A clear, practical update
Over the past 48 hours, headlines around changes to the Employment Rights Bill have been loud, contradictory and in some cases deliberately dramatic. Words like “bloodbath”, “bonkers” and suggestions that employers will suddenly become “cold-blooded” make for clickable stories, but they don’t help business leaders understand what is actually changing. It all coincides with the disgraced former Deputy PM, Angela Rayner, emerging from the shadows – she is a strong advocate for these changes and has lots of back bench support so expect things to move at pace now.
So, in light of this, here’s the position in plain English.
- What has the Government actually proposed?
The House of Lords and Commons are well advanced in two sections of the Employment Rights Bill which Employers should take notice of:
Unfair dismissal compensation would become uncapped
The amendment proposes to remove section 124 of the Employment Rights Act 1996, which currently restricts compensatory awards for unfair dismissal (capped at the lower of £124,997 or 52 weeks’ pay for 2024/25).
If passed, unfair dismissal compensation would be unlimited, similar to discrimination or whistleblowing awards.
This is not yet law. It must still pass through the House of Lords.
The qualifying period would reduce from 2 years to 6 months
Section 108 would be amended so that:
- The current 2-year qualifying period becomes 6 months, and a ‘light touch’ procedure to justify reasons for dismissal may be required.
This change is proposed to take effect from 1 January 2027, but if MP’s get their way it could happen as soon as April 2026.

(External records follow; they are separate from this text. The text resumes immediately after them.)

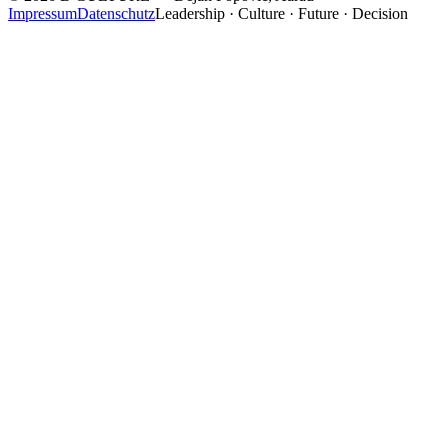
Impressum
Datenschutz
Leadership · Culture · Future · Decision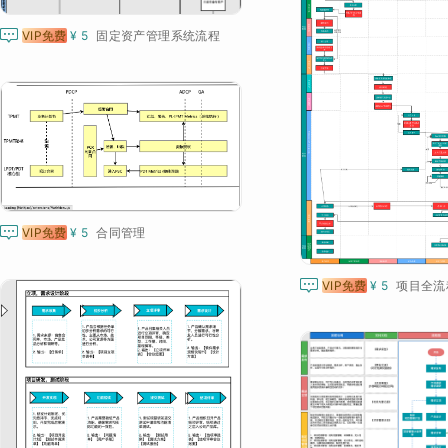

VIP免费
¥ 5
固定资产管理系统流程

VIP免费
¥ 5
合同管理

VIP免费
¥ 5
项目全流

This means most employees will gain unfair dismissal protection far earlier than they do now.
- What stays the same?
Several protections and processes do not change:
- Employers can still manage performance without too much bureaucracy during an employees first 2 years of service.
- Genuine performance, conduct and business-related dismissals remain lawful when handled fairly.
- The basic award for unfair dismissal still has limits.
- Redundancy rules do not suddenly become more complex.
- Claims must still be proven, and tribunals still assess reasonableness.
There is no requirement to avoid hiring or accelerate dismissals.
- What about zero-hours, variable workers and union access?
The Bill also includes measures to:
- Ensure irregular-hours and zero-hours workers are not excluded from these new rights.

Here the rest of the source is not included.